WHAT IS EXPECTED — In the records below, find the line that contains "liệu file pdf, word" and the line that contains "Tiếng anh các cấp", then retype exactly those two lines and every line between them.

RECORDED INFORMATION —
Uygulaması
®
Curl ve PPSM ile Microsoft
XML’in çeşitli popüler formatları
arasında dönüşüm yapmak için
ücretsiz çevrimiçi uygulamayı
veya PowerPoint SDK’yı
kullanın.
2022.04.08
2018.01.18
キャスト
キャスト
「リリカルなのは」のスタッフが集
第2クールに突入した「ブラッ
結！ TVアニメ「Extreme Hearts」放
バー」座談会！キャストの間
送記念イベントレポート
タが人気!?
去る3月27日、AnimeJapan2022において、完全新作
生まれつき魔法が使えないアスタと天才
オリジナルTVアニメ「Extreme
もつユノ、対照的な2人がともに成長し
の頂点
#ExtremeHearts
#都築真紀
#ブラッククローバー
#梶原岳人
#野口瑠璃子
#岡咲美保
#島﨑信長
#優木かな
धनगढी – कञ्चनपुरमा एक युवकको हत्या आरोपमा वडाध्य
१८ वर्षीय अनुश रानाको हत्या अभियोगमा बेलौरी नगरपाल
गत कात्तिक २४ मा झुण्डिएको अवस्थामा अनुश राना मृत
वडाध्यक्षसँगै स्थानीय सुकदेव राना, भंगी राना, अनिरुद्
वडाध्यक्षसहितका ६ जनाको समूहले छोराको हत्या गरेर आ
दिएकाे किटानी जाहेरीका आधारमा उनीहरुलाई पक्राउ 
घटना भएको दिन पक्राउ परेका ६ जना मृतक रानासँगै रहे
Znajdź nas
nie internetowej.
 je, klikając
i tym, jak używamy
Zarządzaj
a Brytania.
==
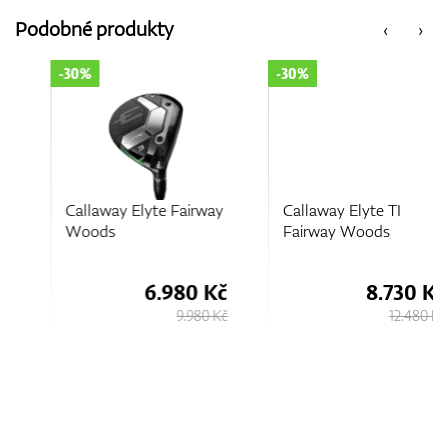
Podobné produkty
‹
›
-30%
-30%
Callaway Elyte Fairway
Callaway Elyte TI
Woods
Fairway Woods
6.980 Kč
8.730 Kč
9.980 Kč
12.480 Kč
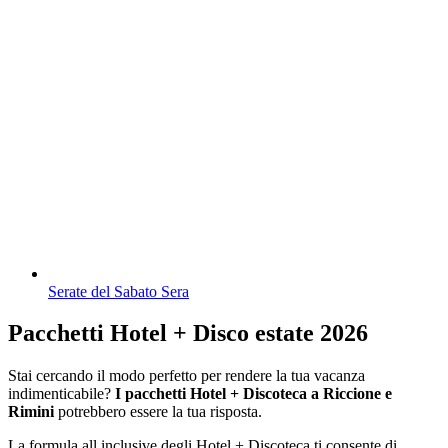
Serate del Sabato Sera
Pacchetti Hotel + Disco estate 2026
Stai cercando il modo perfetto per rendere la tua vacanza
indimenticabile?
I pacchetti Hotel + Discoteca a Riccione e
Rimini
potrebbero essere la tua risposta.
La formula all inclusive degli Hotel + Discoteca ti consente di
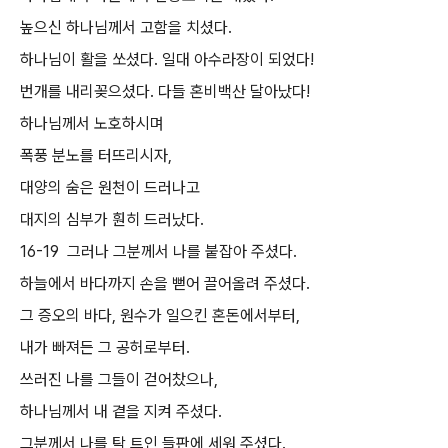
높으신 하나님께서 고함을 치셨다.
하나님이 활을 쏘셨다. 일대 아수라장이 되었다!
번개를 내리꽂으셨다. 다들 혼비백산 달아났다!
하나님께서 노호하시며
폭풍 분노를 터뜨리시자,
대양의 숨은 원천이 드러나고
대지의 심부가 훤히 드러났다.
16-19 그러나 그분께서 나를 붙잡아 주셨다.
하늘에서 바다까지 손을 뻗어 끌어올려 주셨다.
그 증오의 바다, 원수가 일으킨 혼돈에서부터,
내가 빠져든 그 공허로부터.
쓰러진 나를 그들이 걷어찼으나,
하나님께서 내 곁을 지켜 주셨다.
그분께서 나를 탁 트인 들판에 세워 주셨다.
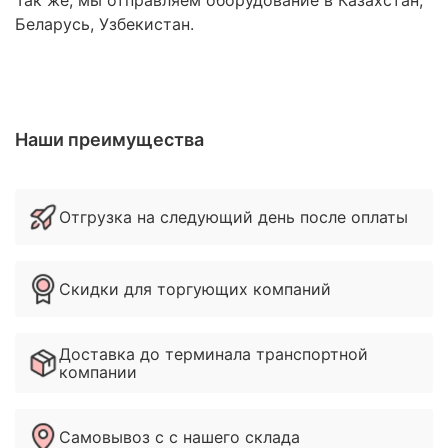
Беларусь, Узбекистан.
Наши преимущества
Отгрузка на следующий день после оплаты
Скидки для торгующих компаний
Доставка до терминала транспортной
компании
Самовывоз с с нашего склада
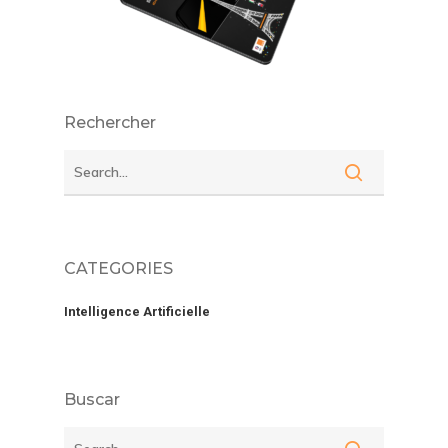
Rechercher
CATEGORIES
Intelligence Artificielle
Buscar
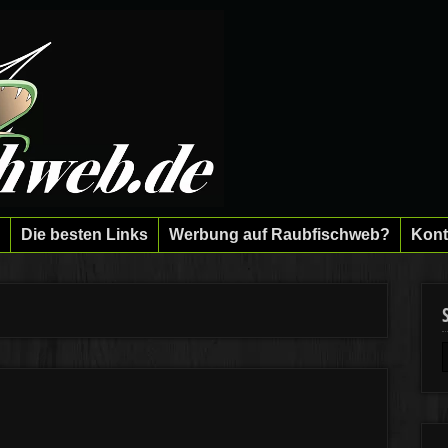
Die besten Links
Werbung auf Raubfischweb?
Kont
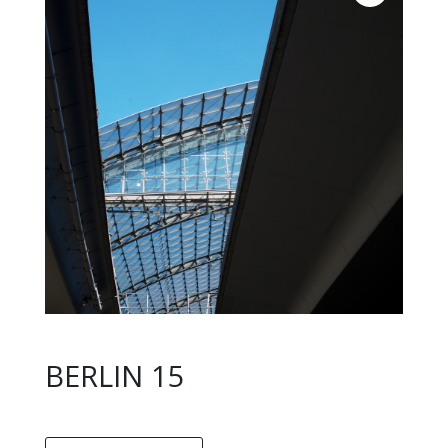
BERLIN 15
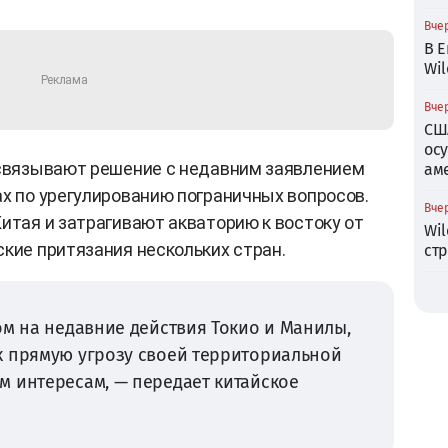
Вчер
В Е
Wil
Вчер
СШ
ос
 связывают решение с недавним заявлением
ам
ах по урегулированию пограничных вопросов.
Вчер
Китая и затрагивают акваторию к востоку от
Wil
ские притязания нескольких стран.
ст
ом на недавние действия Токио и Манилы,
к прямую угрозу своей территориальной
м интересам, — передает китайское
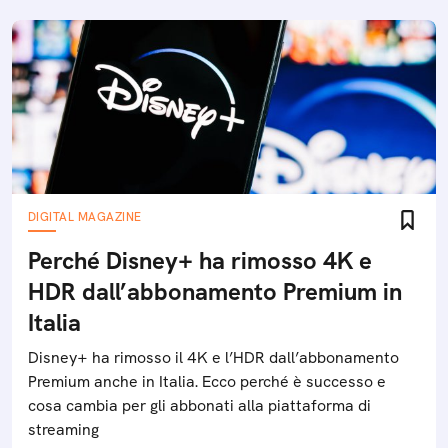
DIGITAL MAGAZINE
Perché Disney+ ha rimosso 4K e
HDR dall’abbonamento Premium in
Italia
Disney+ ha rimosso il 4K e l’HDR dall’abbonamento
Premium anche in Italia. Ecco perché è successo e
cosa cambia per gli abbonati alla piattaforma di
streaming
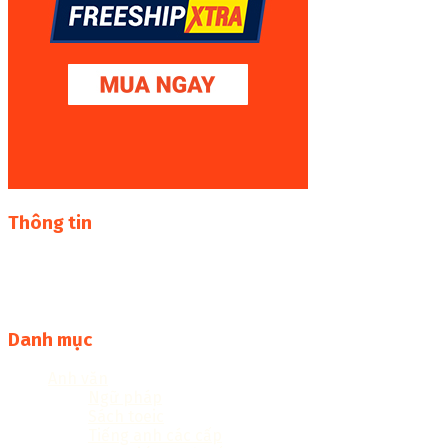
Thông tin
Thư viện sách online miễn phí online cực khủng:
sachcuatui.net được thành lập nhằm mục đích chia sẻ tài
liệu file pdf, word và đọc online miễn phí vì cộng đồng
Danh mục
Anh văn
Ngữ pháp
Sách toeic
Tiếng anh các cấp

ANSWER SECTION —
liệu file pdf, word và đọc online miễn phí vì cộng đồng
Danh mục
Anh văn
Ngữ pháp
Sách toeic
Tiếng anh các cấp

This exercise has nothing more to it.